## What the exercise asks
Would you output the lines from the one containing "Target: <item>right lung" through the final line of the entries, exactly and with pictures omitted?

(Beginning of Data)

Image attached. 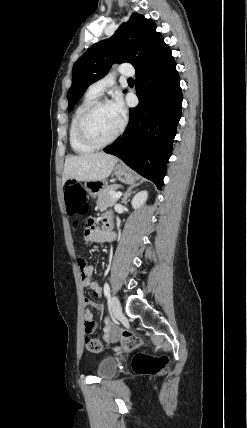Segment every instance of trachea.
<instances>
[{
  "instance_id": "3493384b",
  "label": "trachea",
  "mask_w": 247,
  "mask_h": 428,
  "mask_svg": "<svg viewBox=\"0 0 247 428\" xmlns=\"http://www.w3.org/2000/svg\"><path fill=\"white\" fill-rule=\"evenodd\" d=\"M128 81H131V82H132V81H134V80H133L132 78H129V79H128Z\"/></svg>"
}]
</instances>
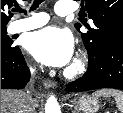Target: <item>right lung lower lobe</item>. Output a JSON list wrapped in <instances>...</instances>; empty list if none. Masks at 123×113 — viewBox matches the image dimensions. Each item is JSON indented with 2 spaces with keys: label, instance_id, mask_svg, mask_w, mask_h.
<instances>
[{
  "label": "right lung lower lobe",
  "instance_id": "98d812e1",
  "mask_svg": "<svg viewBox=\"0 0 123 113\" xmlns=\"http://www.w3.org/2000/svg\"><path fill=\"white\" fill-rule=\"evenodd\" d=\"M30 79V71L18 46L1 49V89H22Z\"/></svg>",
  "mask_w": 123,
  "mask_h": 113
}]
</instances>
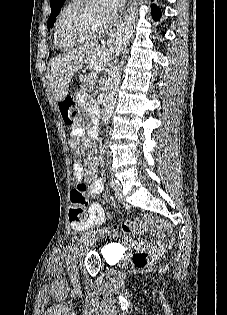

(End of Data)

## Result of this exercise
Target: <item>right lung lower lobe</item>. Output a JSON list wrapped in <instances>...</instances>; empty list if none. Masks at 123×113 — viewBox matches the image dimensions. Each item is JSON indented with 2 spaces with keys: label, instance_id, mask_svg, mask_w, mask_h.
<instances>
[{
  "label": "right lung lower lobe",
  "instance_id": "98d812e1",
  "mask_svg": "<svg viewBox=\"0 0 123 113\" xmlns=\"http://www.w3.org/2000/svg\"><path fill=\"white\" fill-rule=\"evenodd\" d=\"M30 79V71L18 46L1 49V89H22Z\"/></svg>",
  "mask_w": 123,
  "mask_h": 113
}]
</instances>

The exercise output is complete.